> _PROBLEM REQUIREMENTS_: Set down exactly the lines from the one containing "济、文化、人员双向交流。要按照系统推进我国宗教中国化、加" through the end of the records below, both included, and nothing else.

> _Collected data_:

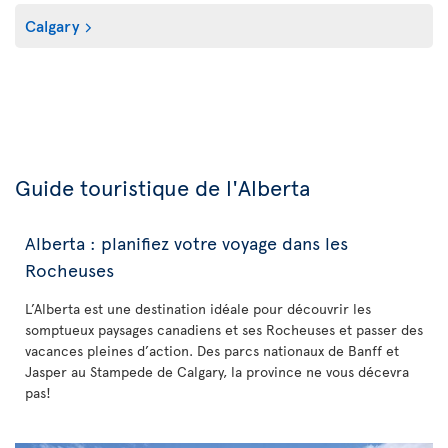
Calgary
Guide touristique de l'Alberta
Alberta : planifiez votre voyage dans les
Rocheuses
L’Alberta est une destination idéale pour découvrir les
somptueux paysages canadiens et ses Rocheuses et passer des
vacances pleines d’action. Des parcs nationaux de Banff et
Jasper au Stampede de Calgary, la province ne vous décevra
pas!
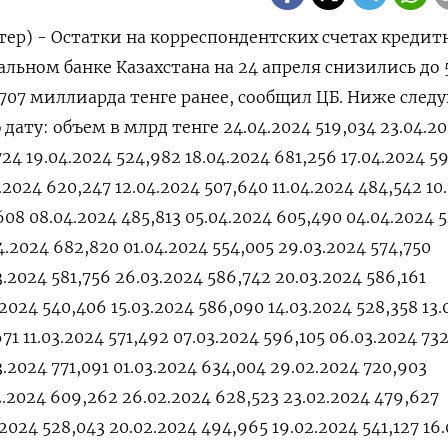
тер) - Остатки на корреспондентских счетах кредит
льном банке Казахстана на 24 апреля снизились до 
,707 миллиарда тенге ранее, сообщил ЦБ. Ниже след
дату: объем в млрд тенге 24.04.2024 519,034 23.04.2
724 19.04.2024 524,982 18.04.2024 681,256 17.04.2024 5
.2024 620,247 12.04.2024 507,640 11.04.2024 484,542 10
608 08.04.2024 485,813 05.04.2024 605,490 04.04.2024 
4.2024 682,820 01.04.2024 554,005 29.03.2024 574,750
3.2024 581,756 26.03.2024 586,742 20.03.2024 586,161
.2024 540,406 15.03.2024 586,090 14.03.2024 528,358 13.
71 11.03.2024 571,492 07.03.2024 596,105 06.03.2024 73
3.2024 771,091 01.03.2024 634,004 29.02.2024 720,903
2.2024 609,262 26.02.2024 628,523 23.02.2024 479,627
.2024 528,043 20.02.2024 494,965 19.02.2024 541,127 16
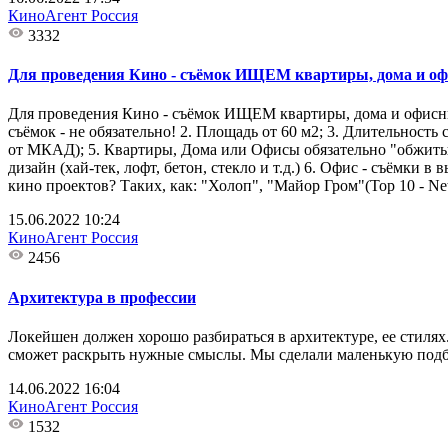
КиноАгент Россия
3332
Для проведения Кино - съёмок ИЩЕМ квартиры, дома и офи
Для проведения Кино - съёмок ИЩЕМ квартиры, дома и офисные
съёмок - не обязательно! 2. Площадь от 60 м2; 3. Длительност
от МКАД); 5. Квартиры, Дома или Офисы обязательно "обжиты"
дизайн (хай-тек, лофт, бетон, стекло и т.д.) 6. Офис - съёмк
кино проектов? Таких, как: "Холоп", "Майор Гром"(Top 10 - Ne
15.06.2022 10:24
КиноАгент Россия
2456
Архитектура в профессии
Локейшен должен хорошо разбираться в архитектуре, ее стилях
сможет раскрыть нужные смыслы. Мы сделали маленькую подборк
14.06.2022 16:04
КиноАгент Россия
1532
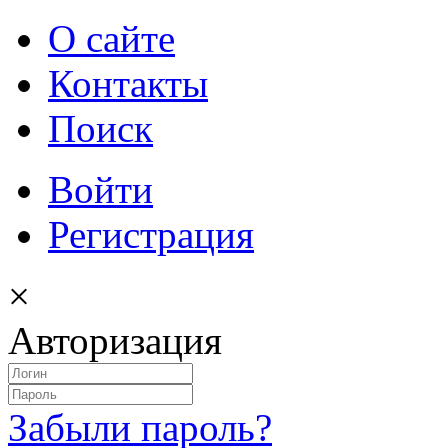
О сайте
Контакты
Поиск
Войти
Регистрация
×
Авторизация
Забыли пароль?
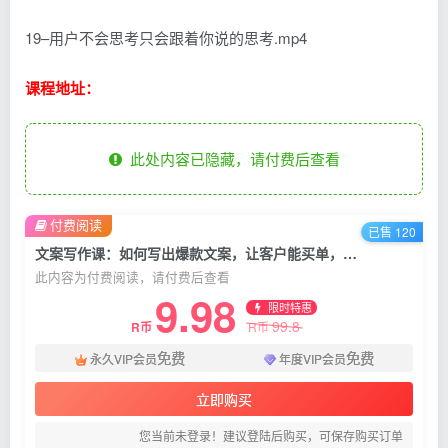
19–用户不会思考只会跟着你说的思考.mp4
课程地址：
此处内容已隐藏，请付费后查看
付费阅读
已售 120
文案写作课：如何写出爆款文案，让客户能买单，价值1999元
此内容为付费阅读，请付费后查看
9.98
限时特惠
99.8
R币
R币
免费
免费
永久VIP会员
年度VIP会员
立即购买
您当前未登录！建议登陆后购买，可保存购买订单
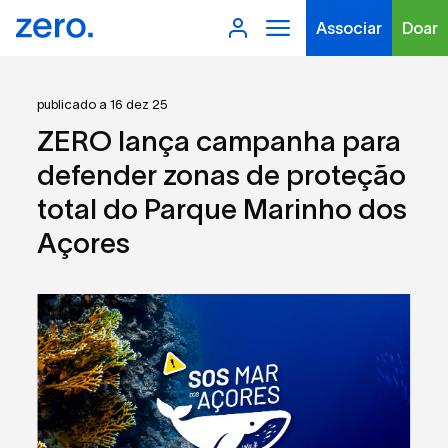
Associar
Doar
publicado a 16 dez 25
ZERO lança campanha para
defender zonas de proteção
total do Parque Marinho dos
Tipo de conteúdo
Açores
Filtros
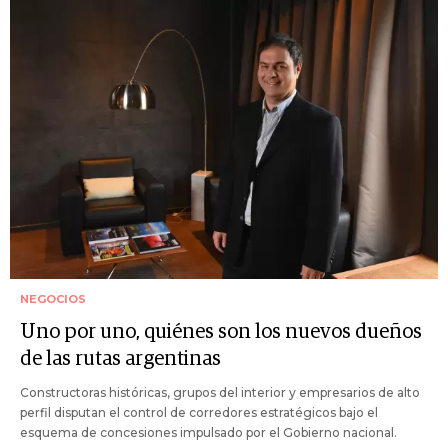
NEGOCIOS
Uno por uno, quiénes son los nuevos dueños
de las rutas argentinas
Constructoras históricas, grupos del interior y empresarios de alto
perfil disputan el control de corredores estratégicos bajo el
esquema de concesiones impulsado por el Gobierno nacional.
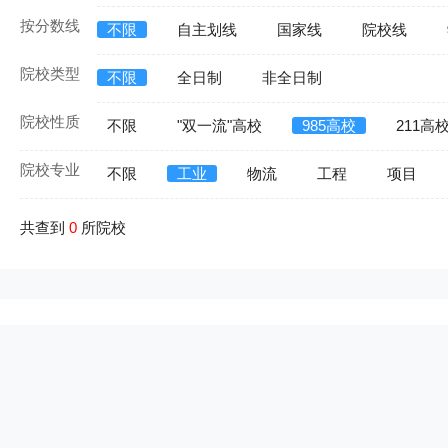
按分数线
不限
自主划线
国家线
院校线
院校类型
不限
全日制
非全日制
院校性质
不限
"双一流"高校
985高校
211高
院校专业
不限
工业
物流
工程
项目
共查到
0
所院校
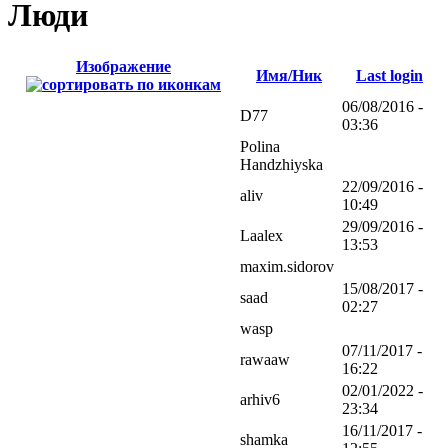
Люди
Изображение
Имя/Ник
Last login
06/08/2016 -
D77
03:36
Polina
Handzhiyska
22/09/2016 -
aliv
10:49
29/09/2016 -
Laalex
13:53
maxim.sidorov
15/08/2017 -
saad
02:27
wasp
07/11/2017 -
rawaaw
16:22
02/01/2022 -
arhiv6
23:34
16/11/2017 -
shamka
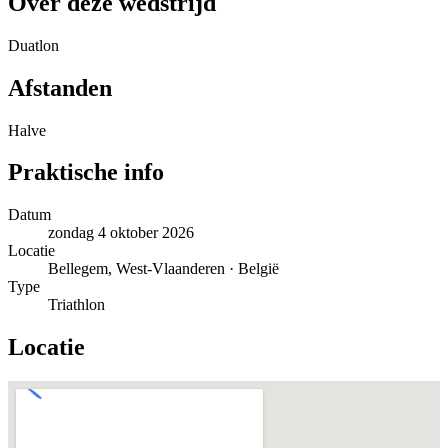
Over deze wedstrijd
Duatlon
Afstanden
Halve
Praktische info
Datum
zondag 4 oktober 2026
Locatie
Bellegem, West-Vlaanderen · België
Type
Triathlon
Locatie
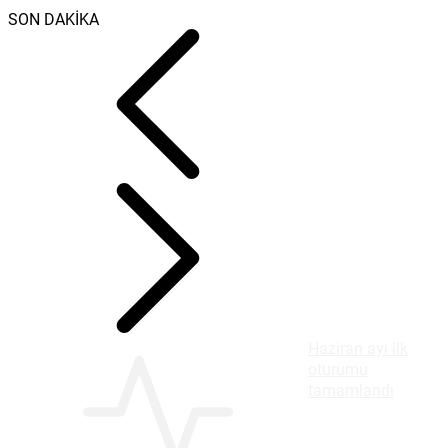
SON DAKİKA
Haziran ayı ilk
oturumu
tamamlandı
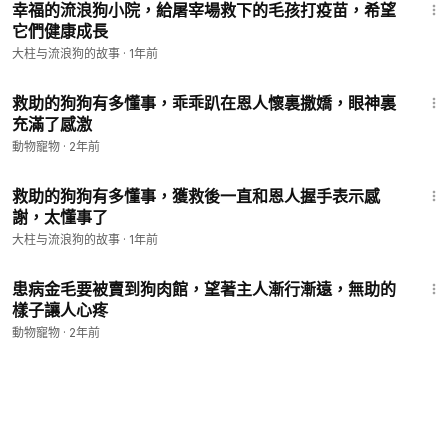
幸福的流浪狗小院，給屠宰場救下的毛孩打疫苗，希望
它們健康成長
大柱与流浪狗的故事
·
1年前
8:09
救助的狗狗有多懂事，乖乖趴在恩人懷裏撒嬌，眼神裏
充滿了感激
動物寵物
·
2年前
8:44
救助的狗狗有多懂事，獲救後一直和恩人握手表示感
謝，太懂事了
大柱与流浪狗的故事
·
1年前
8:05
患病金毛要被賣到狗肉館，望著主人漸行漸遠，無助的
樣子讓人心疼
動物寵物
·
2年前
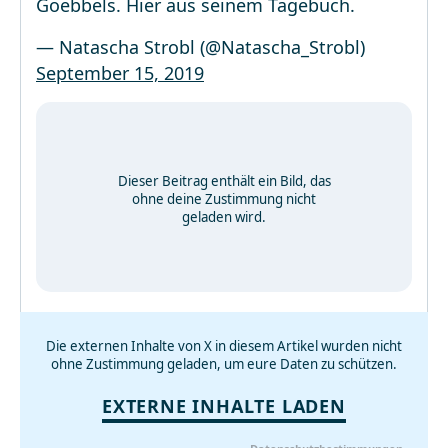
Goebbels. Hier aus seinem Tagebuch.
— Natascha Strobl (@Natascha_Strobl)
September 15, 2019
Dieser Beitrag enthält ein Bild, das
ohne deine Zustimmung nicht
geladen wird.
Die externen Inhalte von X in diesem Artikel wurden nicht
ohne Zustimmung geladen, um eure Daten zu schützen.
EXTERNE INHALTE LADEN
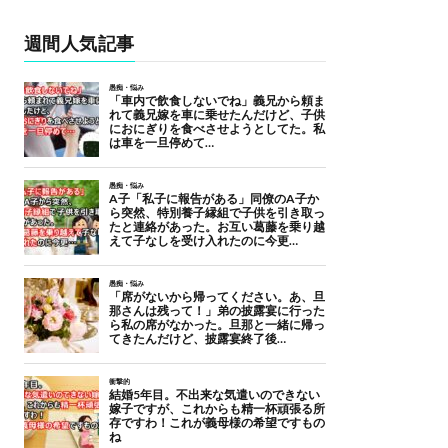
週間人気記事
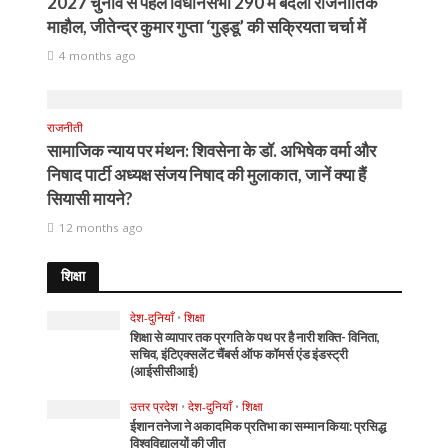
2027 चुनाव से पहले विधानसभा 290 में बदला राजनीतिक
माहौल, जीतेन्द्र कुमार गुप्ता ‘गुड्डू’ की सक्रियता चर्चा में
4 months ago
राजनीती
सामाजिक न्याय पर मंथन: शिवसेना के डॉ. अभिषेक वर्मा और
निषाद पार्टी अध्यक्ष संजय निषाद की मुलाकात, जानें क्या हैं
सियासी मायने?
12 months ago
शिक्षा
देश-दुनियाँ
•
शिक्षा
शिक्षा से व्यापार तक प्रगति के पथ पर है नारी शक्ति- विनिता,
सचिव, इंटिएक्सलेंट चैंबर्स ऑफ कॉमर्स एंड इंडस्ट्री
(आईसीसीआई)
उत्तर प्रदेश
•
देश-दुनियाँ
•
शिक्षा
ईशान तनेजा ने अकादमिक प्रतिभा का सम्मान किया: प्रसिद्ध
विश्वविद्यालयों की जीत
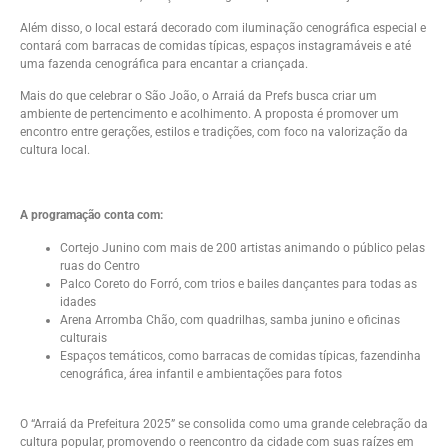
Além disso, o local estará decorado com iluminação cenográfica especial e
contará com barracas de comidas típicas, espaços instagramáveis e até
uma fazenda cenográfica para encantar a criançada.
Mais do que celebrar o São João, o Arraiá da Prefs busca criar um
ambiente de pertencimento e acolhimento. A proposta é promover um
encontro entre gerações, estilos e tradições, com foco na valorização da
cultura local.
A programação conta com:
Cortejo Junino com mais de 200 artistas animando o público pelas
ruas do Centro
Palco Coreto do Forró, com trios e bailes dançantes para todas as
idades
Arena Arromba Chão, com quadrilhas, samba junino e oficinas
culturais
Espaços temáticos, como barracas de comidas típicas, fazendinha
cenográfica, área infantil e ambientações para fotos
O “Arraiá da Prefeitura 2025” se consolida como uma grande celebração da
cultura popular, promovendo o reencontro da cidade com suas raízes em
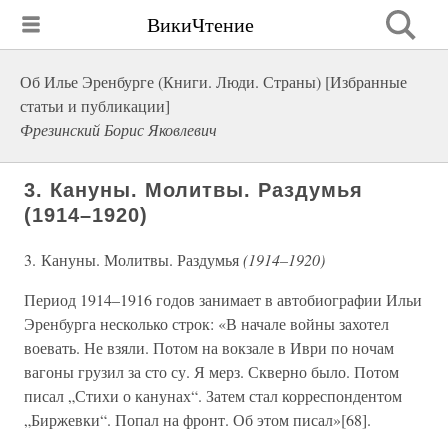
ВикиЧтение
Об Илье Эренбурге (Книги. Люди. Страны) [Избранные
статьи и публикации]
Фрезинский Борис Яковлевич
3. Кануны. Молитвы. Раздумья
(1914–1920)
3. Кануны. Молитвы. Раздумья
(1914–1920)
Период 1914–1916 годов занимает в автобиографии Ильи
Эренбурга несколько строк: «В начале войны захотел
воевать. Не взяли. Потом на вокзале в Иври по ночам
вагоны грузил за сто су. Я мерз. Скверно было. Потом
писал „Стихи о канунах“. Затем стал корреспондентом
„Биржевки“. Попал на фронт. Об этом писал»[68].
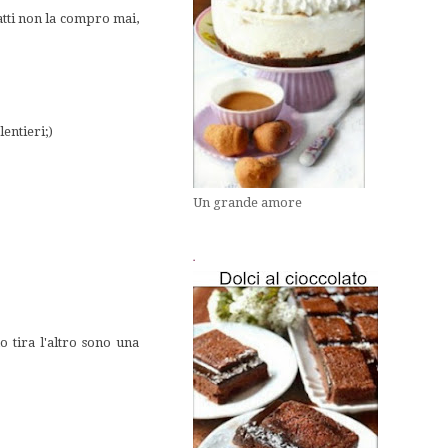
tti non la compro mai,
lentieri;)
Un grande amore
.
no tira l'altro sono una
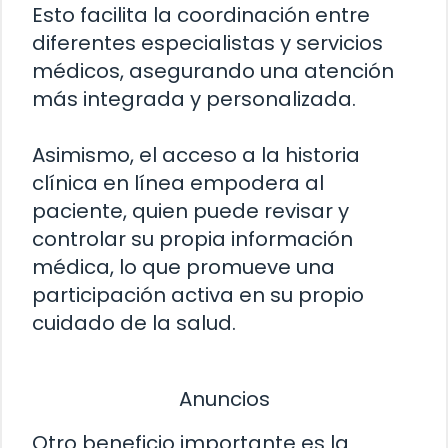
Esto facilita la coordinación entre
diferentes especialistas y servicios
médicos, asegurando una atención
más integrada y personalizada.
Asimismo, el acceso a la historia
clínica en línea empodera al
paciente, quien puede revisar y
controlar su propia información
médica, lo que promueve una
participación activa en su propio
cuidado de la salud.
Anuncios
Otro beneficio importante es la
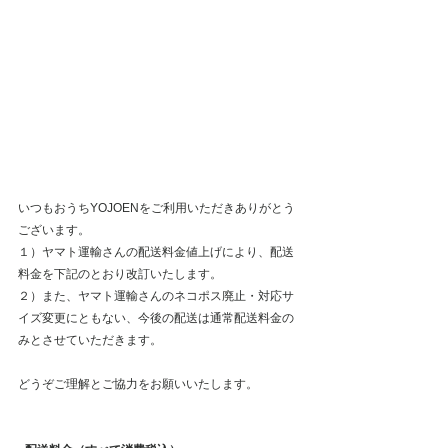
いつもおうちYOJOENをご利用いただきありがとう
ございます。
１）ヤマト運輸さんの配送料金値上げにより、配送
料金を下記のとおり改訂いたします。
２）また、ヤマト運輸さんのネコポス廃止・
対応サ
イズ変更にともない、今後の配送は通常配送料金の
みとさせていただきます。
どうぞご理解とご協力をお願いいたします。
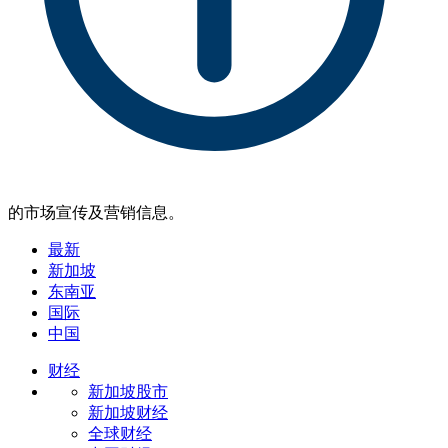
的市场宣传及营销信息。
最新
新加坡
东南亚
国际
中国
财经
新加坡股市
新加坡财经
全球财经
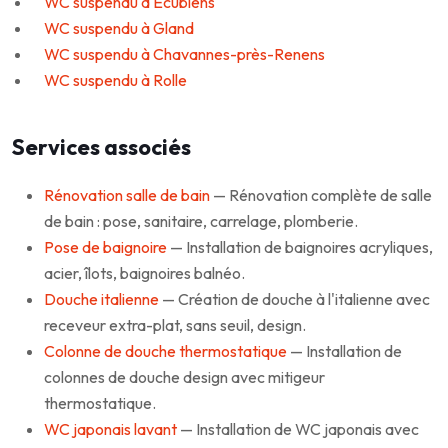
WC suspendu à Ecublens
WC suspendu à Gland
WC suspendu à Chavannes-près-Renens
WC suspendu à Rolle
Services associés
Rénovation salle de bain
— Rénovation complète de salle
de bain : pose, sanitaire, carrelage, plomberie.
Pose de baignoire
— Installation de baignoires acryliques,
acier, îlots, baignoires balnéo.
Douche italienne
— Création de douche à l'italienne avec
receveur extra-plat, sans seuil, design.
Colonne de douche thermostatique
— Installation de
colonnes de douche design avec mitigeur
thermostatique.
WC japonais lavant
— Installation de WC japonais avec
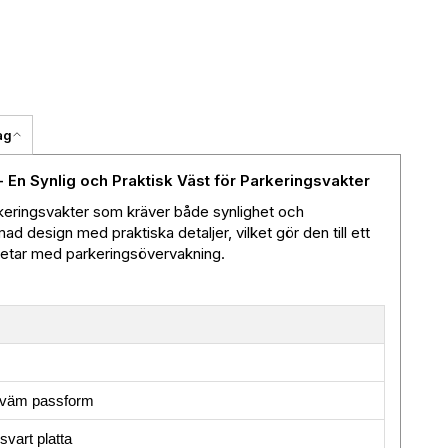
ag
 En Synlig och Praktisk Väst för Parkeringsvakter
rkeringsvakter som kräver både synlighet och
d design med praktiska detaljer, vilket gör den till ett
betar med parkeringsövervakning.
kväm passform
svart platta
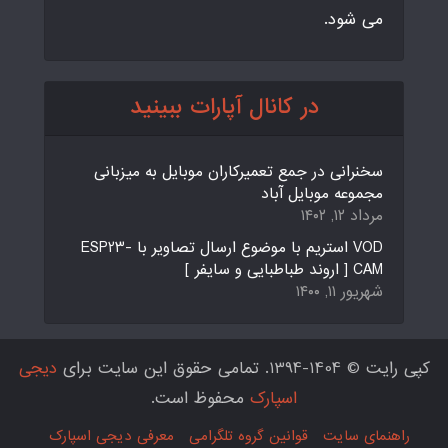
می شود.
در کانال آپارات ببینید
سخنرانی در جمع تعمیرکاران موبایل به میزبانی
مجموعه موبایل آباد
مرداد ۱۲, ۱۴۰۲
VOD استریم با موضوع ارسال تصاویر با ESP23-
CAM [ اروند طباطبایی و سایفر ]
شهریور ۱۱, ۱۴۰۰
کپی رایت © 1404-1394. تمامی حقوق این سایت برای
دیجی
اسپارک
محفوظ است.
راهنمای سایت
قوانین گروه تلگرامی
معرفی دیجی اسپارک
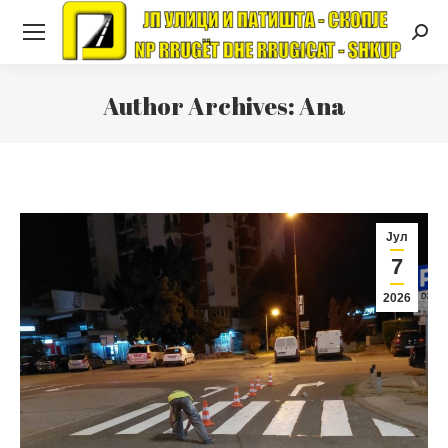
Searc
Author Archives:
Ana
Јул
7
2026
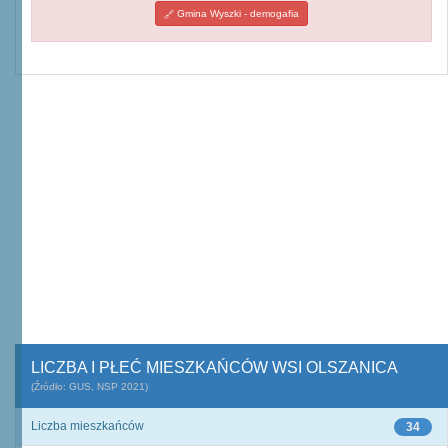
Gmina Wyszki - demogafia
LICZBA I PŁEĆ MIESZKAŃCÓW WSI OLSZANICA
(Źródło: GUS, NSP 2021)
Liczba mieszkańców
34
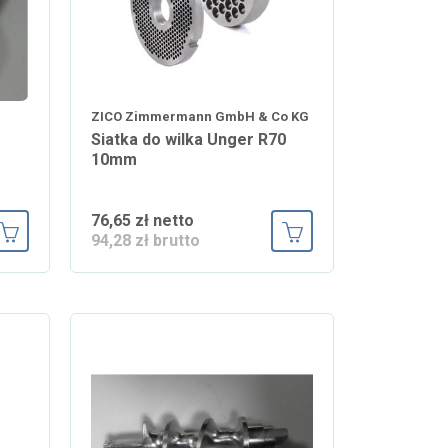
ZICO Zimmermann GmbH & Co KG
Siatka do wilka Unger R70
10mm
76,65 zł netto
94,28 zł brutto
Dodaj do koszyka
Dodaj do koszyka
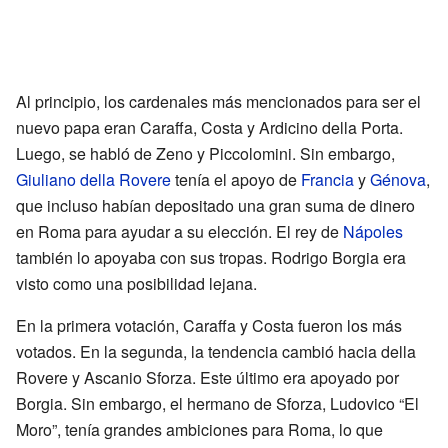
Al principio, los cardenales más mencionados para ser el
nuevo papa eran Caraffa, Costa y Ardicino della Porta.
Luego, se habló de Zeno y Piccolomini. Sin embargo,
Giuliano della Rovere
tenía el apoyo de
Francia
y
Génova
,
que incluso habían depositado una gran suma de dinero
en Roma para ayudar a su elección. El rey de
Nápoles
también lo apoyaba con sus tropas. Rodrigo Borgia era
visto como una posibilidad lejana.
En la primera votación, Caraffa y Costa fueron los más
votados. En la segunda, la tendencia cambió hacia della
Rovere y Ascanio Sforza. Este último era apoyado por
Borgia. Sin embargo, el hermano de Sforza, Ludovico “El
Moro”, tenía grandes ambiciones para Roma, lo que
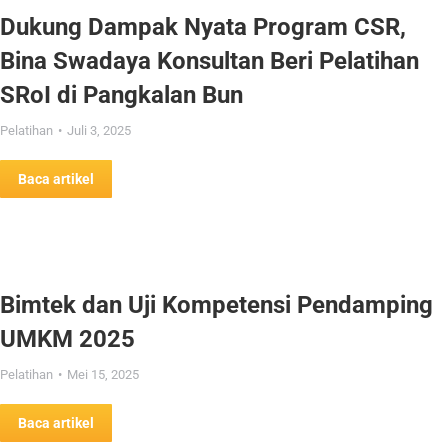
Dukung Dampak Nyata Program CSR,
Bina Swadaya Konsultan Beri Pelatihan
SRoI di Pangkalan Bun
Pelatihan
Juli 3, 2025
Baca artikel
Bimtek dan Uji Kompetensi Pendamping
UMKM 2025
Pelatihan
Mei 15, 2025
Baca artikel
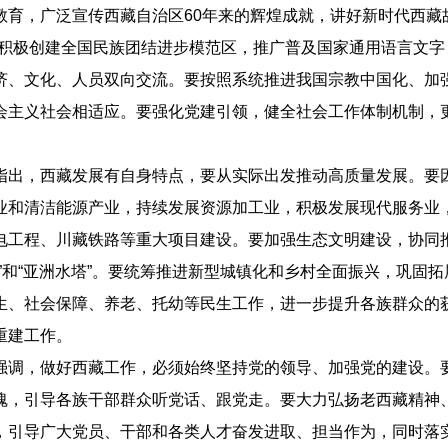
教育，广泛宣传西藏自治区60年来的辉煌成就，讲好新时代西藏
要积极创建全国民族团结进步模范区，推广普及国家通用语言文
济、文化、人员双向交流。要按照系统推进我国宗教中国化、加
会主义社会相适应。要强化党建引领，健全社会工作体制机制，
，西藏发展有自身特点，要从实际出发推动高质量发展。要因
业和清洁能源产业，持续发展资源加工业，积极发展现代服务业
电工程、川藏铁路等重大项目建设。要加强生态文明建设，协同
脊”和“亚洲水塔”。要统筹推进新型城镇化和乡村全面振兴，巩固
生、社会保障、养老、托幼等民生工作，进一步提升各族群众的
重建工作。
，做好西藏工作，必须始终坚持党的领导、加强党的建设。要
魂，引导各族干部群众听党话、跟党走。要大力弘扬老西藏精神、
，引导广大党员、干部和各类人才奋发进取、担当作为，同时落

> _ANSWER FOR THE TASK_:
济、文化、人员双向交流。要按照系统推进我国宗教中国化、加
会主义社会相适应。要强化党建引领，健全社会工作体制机制，
，西藏发展有自身特点，要从实际出发推动高质量发展。要因
业和清洁能源产业，持续发展资源加工业，积极发展现代服务业
电工程、川藏铁路等重大项目建设。要加强生态文明建设，协同
脊”和“亚洲水塔”。要统筹推进新型城镇化和乡村全面振兴，巩固
生、社会保障、养老、托幼等民生工作，进一步提升各族群众的
重建工作。
，做好西藏工作，必须始终坚持党的领导、加强党的建设。要
魂，引导各族干部群众听党话、跟党走。要大力弘扬老西藏精神、
，引导广大党员、干部和各类人才奋发进取、担当作为，同时落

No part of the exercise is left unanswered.